A state auditor report released Thursday reveals insufficient oversight and other issues from two Iowa Department of Education initiatives designed to serve at-risk children and families.
The performance audit shows that administrators failed to competitively award grants and “sufficiently monitor use of funding” for the Shared Visions Preschool Program and the Early Elementary Innovative Grants based on a review of data from July 1, 2006 through June 30, 2012.
“When programs get put on autopilot is when you run the risk of things not operating correctly,” said Annette Campbell, director of the performance investigation division for Iowa’s Office of the Auditor of State, though she noted the issues were not “very egregious.”
“I think the department could be more active in their monitoring,” she said.
The Shared Visions Preschool Program serves children ages 3 to 5 as well as their families with preschool, full-day kindergarten and additional educational services while the Early Elementary Innovative Grants – also known as the At-Risk K-3 Grants – fund kindergarten through third-grade programming for schools with large populations of students from financially disadvantaged families.
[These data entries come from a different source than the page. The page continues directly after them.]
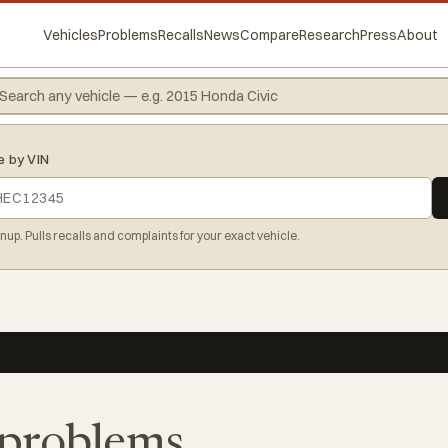
Vehicles
Problems
Recalls
News
Compare
Research
Press
About
e by VIN
gnup. Pulls recalls and complaints for your exact vehicle.
y problems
“We thought it was a fair review,” said Jeff Berger, deputy director of the Iowa Department of Education. “I think some of the concerns expressed in the report were valid concerns. We went through a time in ‘09 and ’10 when we were doing across the board cuts and struggling to make ends meet … We were struggling to meet our obligation, there’s no doubt about it.”
The Cedar Rapids, Iowa City and College Community school districts are among the entities that received funding from these programs during the six years studied in the audit. The report showed that, rather than continually seek new or additional recipients, the department “instead awarded funding primarily to the same grantees each fiscal year.”
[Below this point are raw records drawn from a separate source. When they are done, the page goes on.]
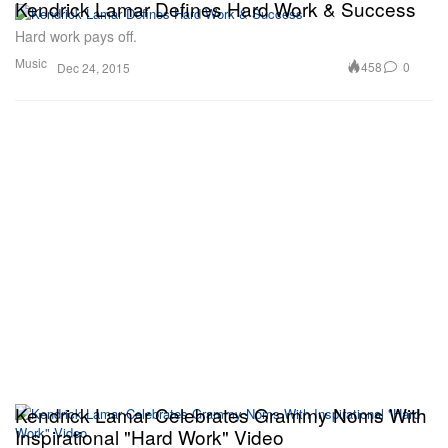
Kendrick Lamar Defines Hard Work & Success
Hard work pays off.
Music
458
0
Dec 24, 2015
Kendrick Lamar Celebrates Grammy Noms With
Inspirational "Hard Work" Video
Berger attributed some of that to budget cuts, in the form of a 1.5 percent reduction in 2009 followed by a 10 percent decrease in 2010.
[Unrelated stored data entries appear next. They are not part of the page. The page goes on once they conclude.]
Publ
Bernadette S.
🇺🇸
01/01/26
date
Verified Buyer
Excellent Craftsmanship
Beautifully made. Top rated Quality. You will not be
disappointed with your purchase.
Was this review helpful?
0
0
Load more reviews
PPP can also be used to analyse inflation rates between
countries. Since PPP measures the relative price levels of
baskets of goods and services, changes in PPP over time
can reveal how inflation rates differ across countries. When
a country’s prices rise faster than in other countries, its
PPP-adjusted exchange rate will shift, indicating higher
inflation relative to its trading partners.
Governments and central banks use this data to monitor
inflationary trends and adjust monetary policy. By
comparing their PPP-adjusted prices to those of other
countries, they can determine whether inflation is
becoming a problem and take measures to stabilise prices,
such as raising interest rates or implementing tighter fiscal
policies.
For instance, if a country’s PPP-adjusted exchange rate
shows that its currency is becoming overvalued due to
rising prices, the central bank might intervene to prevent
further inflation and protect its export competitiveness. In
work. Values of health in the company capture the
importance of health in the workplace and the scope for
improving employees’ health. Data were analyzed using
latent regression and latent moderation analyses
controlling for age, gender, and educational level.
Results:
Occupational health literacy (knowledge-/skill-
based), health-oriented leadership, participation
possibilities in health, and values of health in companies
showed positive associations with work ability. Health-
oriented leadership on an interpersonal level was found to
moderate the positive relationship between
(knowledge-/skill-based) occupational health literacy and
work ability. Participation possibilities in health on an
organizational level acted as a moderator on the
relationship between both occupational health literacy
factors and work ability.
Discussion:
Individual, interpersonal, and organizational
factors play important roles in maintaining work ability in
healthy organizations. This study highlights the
“If you’re given an amount and it just stays flat, it’s harder to do that without seeing programs just disappear,” he said. “We were sensitive to the fact that we wanted to make sure we were supporting good quality programs but we didn’t get the funding that we thought we might … I think some of the recipients of this grant have come to rely on this as a funding stream and it was never intended to be a funding stream. It was designed to create quality preschools where there were none.”
The report did not go into detail about whether or not certain areas or populations were underserved as a result of the way the grants were administered, with many of the entities initially applying for the dollars in the late ‘80s and early ‘90s, but Campbell acknowledged that potential consequence.
“We don’t have the documentation to make that determination,” she said. “We have no basis to say that they were served best or they were underserved or the ones who got it shouldn’t have gotten that funding but there is definitely the possibility that could’ve happened.”
While Berger chose not to go into details about how the estimated $7 million Shared Visions and $3 million At-Risk K-3 Grant funding would be awarded for the coming fiscal year, he said department staff will work to make sure the recipient pool is “balanced” when it comes to school size, region and urban or rural setting. Grant awards should be announced in May or June 2014, he said, and changes within the department are already underway.
The report also showed that the department didn’t adequately follow the money once it was dispersed, but both Berger and Campbell said there is no reason to believe funds were intentionally misspent.
The report includes recommendations for the department, such as verifying year-end reports, reviewing detailed expenditure records and requiring progress reports from programs who receive the funding.
“We’re pretty confident they’re going to get these recommendations in place in a timely manner,” Campbell said. “I think the department has already made significant strides in making those improvements.”
Berger noted that there has been staff turnover since the period included in the audit and that, along with the 2007-08 introduction of the Statewide Voluntary Preschool Program, have allowed the department to improve the process and bring the initiative back to its original purpose.
“I think we’re validating the concern because those concerns are already driving us in the direction we wanted to go in ourselves,” he said. “Honestly, making them reapply periodically forces them, just as this review forced us to look at what we’re doing and recalibrate, it does the same on the local level … That’s a healthy process for everybody.”